Ontario MPP
- In office 1886–1890
- Preceded by: George Denison
- Succeeded by: James Reid
- Constituency: Addington

Personal details
- Born: September 17, 1844 Camden Township, Addington County, Canada West
- Died: April 25, 1936 (aged 91) West St. Paul, Manitoba
- Party: Conservative
- Spouse: Carrie Hawley
- Occupation: Businessman

= John Stewart Miller =

Canadian politician

John Stewart Miller (September 17, 1844 - April 25, 1936) was an Ontario farmer, merchant and political figure. He represented Addington in the Legislative Assembly of Ontario as a Conservative member from 1886 to 1890.

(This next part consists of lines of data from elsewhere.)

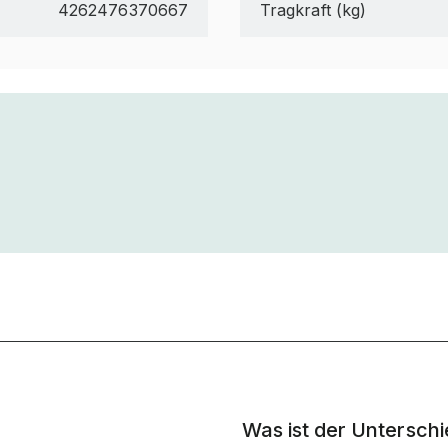
4262476370667
Tragkraft (kg)
Was ist der Untersch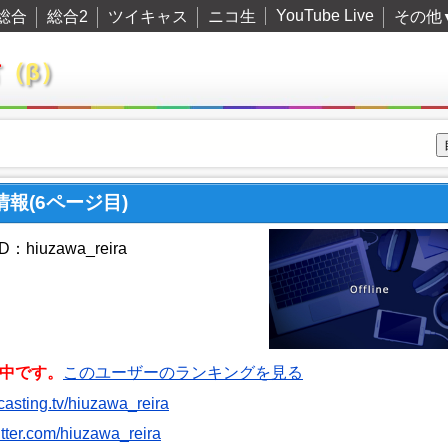
YouTube Live
総合
総合2
ツイキャス
ニコ生
その他
君
（β）
ー情報(6ページ目)
hiuzawa_reira
中です。
このユーザーのランキングを見る
itcasting.tv/hiuzawa_reira
witter.com/hiuzawa_reira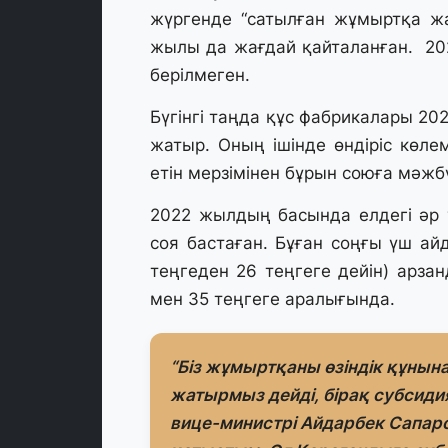
жүргенде “сатылған жұмыртқа жа
жылы да жағдай қайталанған. 202
берілмеген.
Бүгінгі таңда құс фабрикалары 20
жатыр. Оның ішінде өндіріс көлем
етін мерзімінен бұрын союға мәжб
2022 жылдың басында елдегі әр 
соя бастаған. Бұған соңғы үш а
теңгеден 26 теңгеге дейін) арзан
мен 35 теңгеге аралығында.
“Біз жұмыртқаны өзіндік құнына
жатырмыз дейді, бірақ субсиди
вице-министрі Айдарбек Сапар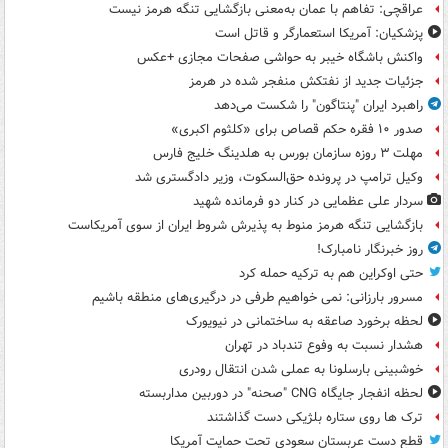
عراقچی: تفاهم با عمان به‌معنی بازگشایی تنگه هرمز نیست
پزشکیان: آمریکا استعمارگر و قاتل است
واکنش باشگاه خیبر به حواشی صفحات مجازی +عکس
جزئیات جدید از نفتکش منفجر شده در هرمز
راهبرد ایران "پنتاگون" را شکست می‌دهد
صدور ۱۰ فقره حکم قصاص برای «کلثوم اکبری»
مهلت ۳ روزه سازمان بورس به هلدینگ خلیج فارس
وکیل ترامپ در پرونده حق‌السکوت، وزیر دادگستری شد
سردار علی عظمایی در کنار دو فرمانده شهید
بازگشایی تنگه هرمز منوط به پذیرش شروط ایران از سوی آمریکاست
روز خبرنگار نامبارک!
حتی اوکراین هم به ترکیه حمله کرد
مسرور بارزانی: نمی خواهیم طرفی در درگیری‌های منطقه باشیم
لحظه برخورد صاعقه به ساختمانی در نیویورک
هشدار نسبت به وفوع تندباد در تهران
خوشبینی بارسلونا به عملی شدن انتقال رودری
لحظه انفجار جایگاه CNG "صحنه" در دوربین مداربسته
ترک ها روی ستاره بلژیکی دست گذاشتند
قطع دست عربستان سعودیِ تحت حمایت آمریکا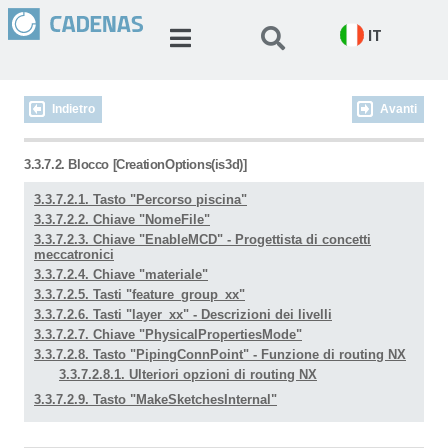
IT
Indietro
Avanti
3.3.7.2. Blocco [CreationOptions(is3d)]
3.3.7.2.1. Tasto "Percorso piscina"
3.3.7.2.2. Chiave "NomeFile"
3.3.7.2.3. Chiave "EnableMCD" - Progettista di concetti
meccatronici
3.3.7.2.4. Chiave "materiale"
3.3.7.2.5. Tasti "feature_group_xx"
3.3.7.2.6. Tasti "layer_xx" - Descrizioni dei livelli
3.3.7.2.7. Chiave "PhysicalPropertiesMode"
3.3.7.2.8. Tasto "PipingConnPoint" - Funzione di routing NX
3.3.7.2.8.1. Ulteriori opzioni di routing NX
3.3.7.2.9. Tasto "MakeSketchesInternal"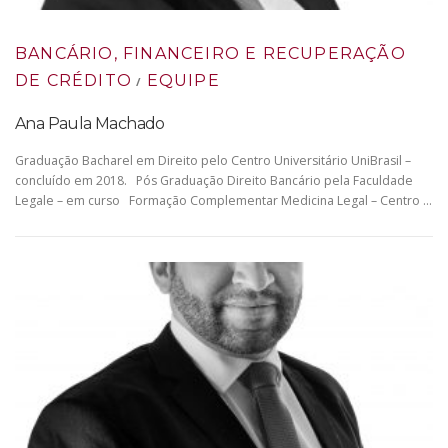
BANCÁRIO, FINANCEIRO E RECUPERAÇÃO
DE CRÉDITO
EQUIPE
/
Ana Paula Machado
Graduação Bacharel em Direito pelo Centro Universitário UniBrasil –
concluído em 2018. Pós Graduação Direito Bancário pela Faculdade
Legale – em curso Formação Complementar Medicina Legal – Centro …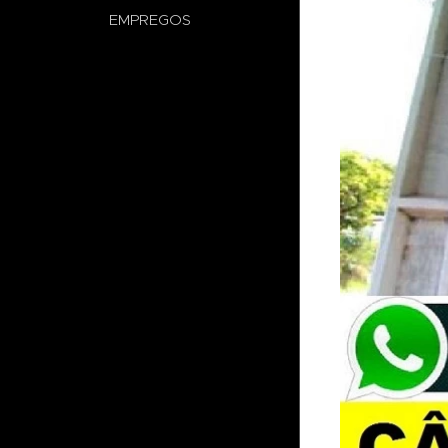
EMPREGOS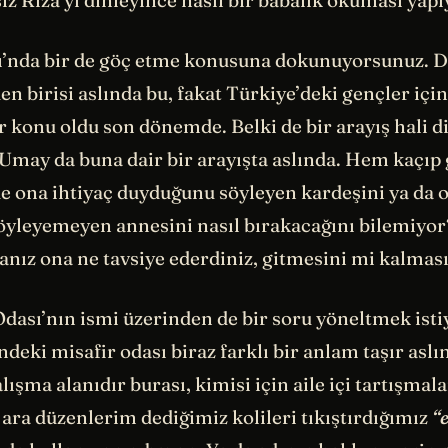
iz Rıza’yı dinleyince nasıl bir babalık okuması yap
ı’nda bir de göç etme konusuna dokunuyorsunuz. 
n birisi aslında bu, fakat Türkiye’deki gençler için
 konu oldu son dönemde. Belki de bir arayış hali di
e Umay da buna dair bir arayışta aslında. Hem kaçıp
de ona ihtiyaç duyduğunu söyleyen kardeşini ya da o
yleyemeyen annesini nasıl bırakacağını bilemiyor
sanız ona ne tavsiye ederdiniz, gitmesini mi kalmas
Odası’nın ismi üzerinden de bir soru yöneltmek isti
deki misafir odası biraz farklı bir anlam taşır aslı
alışma alanıdır burası, kimisi için aile içi tartışmal
ara düzenlerim dediğimiz kolileri tıkıştırdığımız
“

He was born in Camden Township, Addington County, Canada West in 1844, the son of Thomas Miller and Christina Madden. He studied at the Ontario Commercial College in Belleville. Miller was a lieutenant in the local militia. In 1870, he started a cheese factory in Centreville with James N. Lapum. He was named clerk for Camden Township in 1875. In 1871, he married Carrie Hawley but she died three years later. He subsequently married Anne Robertson in 1877. In 1883, Miller became a merchant in Centreville, purchasing the business of A. N. Lapum. He was county master for the Orange Lodge and master of the local Masonic lodge. He moved to Manitou, Manitoba in 1890 and returned to farming. Miller served as reeve for Pembina, Manitoba from 1895 to 1897. He died on April 25, 1936.